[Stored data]

--- START ---

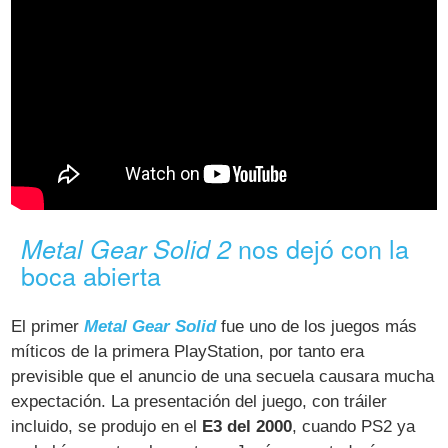
nos dejó con la
Metal Gear Solid 2
boca abierta
El primer
Metal Gear Solid
fue uno de los juegos más
míticos de la primera PlayStation, por tanto era
previsible que el anuncio de una secuela causara mucha
expectación. La presentación del juego, con tráiler
incluido, se produjo en el
E3 del 2000
, cuando PS2 ya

--- END ---

◆ Task requirements: Exact copy, no pictures: reproduce every record above.

◆ Written reply:
nos dejó con la
Metal Gear Solid 2
boca abierta
El primer
Metal Gear Solid
fue uno de los juegos más
míticos de la primera PlayStation, por tanto era
previsible que el anuncio de una secuela causara mucha
expectación. La presentación del juego, con tráiler
incluido, se produjo en el
E3 del 2000
, cuando PS2 ya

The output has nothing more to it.